**Exercise**
Reproduce the tail of the data exactly. It starts at the line containing "agosto 2024" and runs to the last line.

Page-level text extractions

____

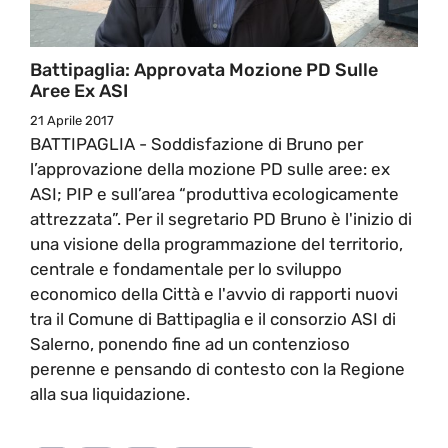
Battipaglia: Approvata Mozione PD Sulle
Aree Ex ASI
21 Aprile 2017
BATTIPAGLIA - Soddisfazione di Bruno per
l’approvazione della mozione PD sulle aree: ex
ASI; PIP e sull’area “produttiva ecologicamente
attrezzata”. Per il segretario PD Bruno è l'inizio di
una visione della programmazione del territorio,
centrale e fondamentale per lo sviluppo
economico della Città e l'avvio di rapporti nuovi
tra il Comune di Battipaglia e il consorzio ASI di
Salerno, ponendo fine ad un contenzioso
perenne e pensando di contesto con la Regione
alla sua liquidazione.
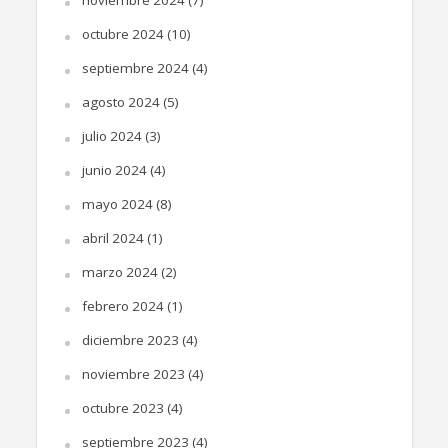
noviembre 2024
(7)
octubre 2024
(10)
septiembre 2024
(4)
agosto 2024
(5)
julio 2024
(3)
junio 2024
(4)
mayo 2024
(8)
abril 2024
(1)
marzo 2024
(2)
febrero 2024
(1)
diciembre 2023
(4)
noviembre 2023
(4)
octubre 2023
(4)
septiembre 2023
(4)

____

**Solution**
agosto 2024
(5)
julio 2024
(3)
junio 2024
(4)
mayo 2024
(8)
abril 2024
(1)
marzo 2024
(2)
febrero 2024
(1)
diciembre 2023
(4)
noviembre 2023
(4)
octubre 2023
(4)
septiembre 2023
(4)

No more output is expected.